» **INSTRUCTIONS FOR THE TASK**: Your task is to copy each line of the records that includes the string "cette".

» **SUPPLIED MATERIAL**:
* * * * *

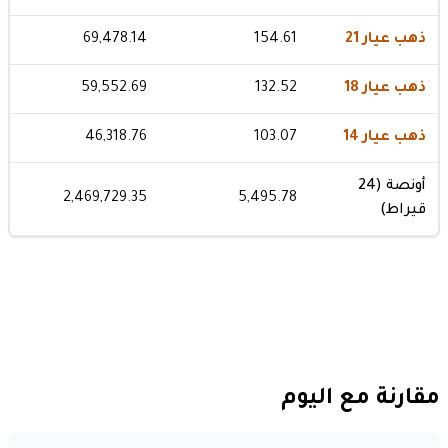
ذهب عيار 21
154.61
69,478.14
ذهب عيار 18
132.52
59,552.69
ذهب عيار 14
103.07
46,318.76
أونصة (24
2,469,729.35
5,495.78
قيراط)
مقارنة مع اليوم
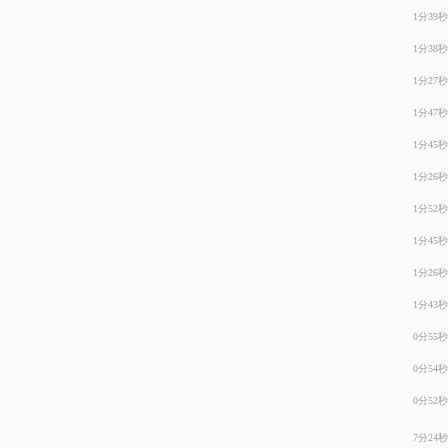
1分39秒
1分38秒
1分27秒
1分47秒
1分45秒
1分26秒
1分52秒
1分45秒
1分26秒
1分43秒
0分55秒
0分54秒
0分52秒
7分24秒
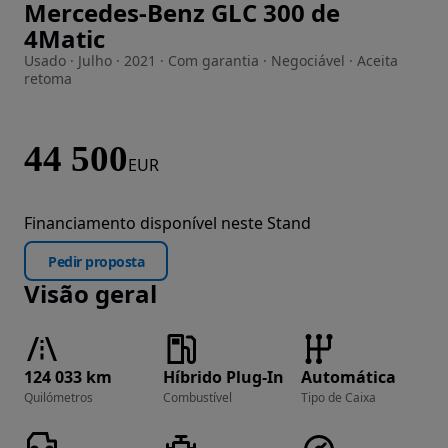
Mercedes-Benz GLC 300 de
Imagem 1 de 37
4Matic
Usado · Julho · 2021 · Com garantia · Negociável · Aceita
retoma
44 500
EUR
Financiamento disponível neste Stand
Pedir proposta
Visão geral
124 033 km
Híbrido Plug-In
Automática
Quilómetros
Combustível
Tipo de Caixa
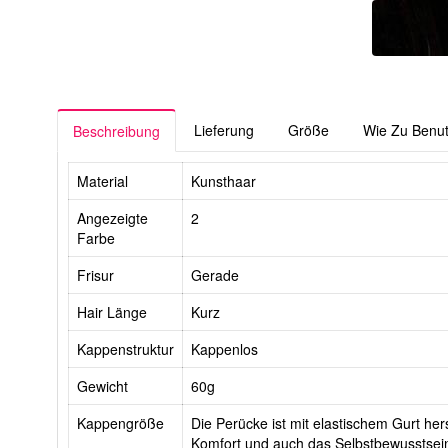
Lieferung
Größe
Wie Zu Benu
Beschreibung
Material
Kunsthaar
Angezeigte
2
Farbe
Frisur
Gerade
Hair Länge
Kurz
Kappenstruktur
Kappenlos
Gewicht
60g
Kappengröße
Die Perücke ist mit elastischem Gurt hers
Komfort und auch das Selbstbewusstsein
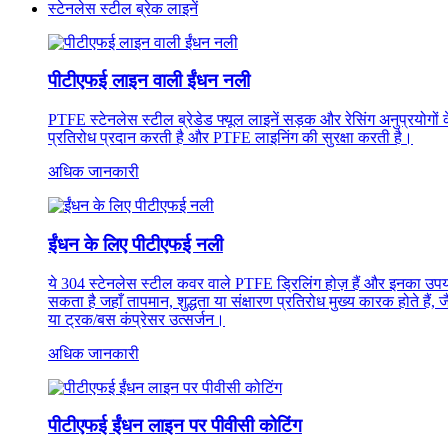
स्टेनलेस स्टील ब्रेक लाइनें
पीटीएफई लाइन वाली ईंधन नली
PTFE स्टेनलेस स्टील ब्रेडेड फ्यूल लाइनें सड़क और रेसिंग अनुप्रयोगो
प्रतिरोध प्रदान करती है और PTFE लाइनिंग की सुरक्षा करती है।
अधिक जानकारी
ईंधन के लिए पीटीएफई नली
ये 304 स्टेनलेस स्टील कवर वाले PTFE ड्रिलिंग होज़ हैं और इनका उपयो
सकता है जहाँ तापमान, शुद्धता या संक्षारण प्रतिरोध मुख्य कारक होते हैं, 
या ट्रक/बस कंप्रेसर उत्सर्जन।
अधिक जानकारी
पीटीएफई ईंधन लाइन पर पीवीसी कोटिंग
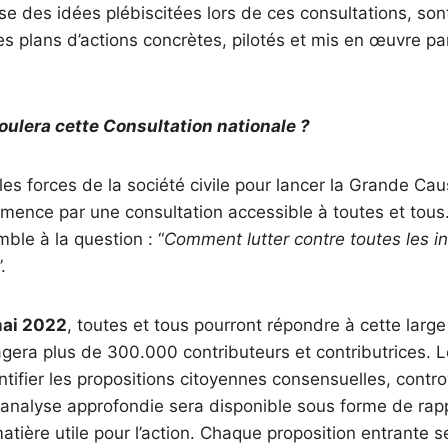
ase des idées plébiscitées lors de ces consultations, son
es plans d’actions concrètes, pilotés et mis en œuvre p
ulera cette Consultation nationale ?
les forces de la société civile pour lancer la Grande Cau
ence par une consultation accessible à toutes et tous
le à la question : “
Comment lutter contre toutes les in
”.
mai 2022
, toutes et tous pourront répondre à cette large
gera plus de 300.000 contributeurs et contributrices. L
ntifier les propositions citoyennes consensuelles, contr
 analyse approfondie sera disponible sous forme de rapp
atière utile pour l’action. Chaque proposition entrante 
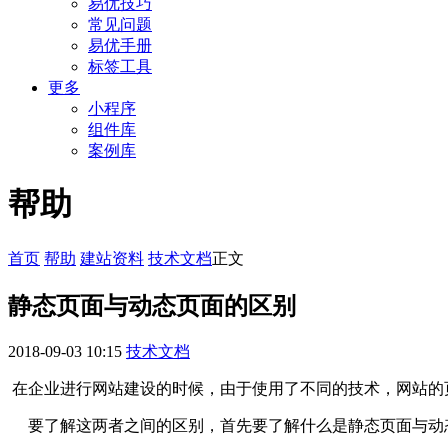
易优技巧
常见问题
易优手册
标签工具
更多
小程序
组件库
案例库
帮助
首页
帮助
建站资料
技术文档
正文
静态页面与动态页面的区别
2018-09-03 10:15
技术文档
在企业进行网站建设的时候，由于使用了不同的技术，网站的页
要了解这两者之间的区别，首先要了解什么是静态页面与动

* * * * *

» **TASK OUTPUT**:
ulera cette Consultation nationale ?
, toutes et tous pourront répondre à cette large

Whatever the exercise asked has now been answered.